Data extracts.
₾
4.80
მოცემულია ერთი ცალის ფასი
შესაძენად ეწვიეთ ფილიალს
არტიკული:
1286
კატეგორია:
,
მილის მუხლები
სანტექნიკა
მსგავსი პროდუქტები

Task goal. Word for word, extract all the records.

Exercise result.
₾
4.80
მოცემულია ერთი ცალის ფასი
შესაძენად ეწვიეთ ფილიალს
არტიკული:
1286
კატეგორია:
,
მილის მუხლები
სანტექნიკა
მსგავსი პროდუქტები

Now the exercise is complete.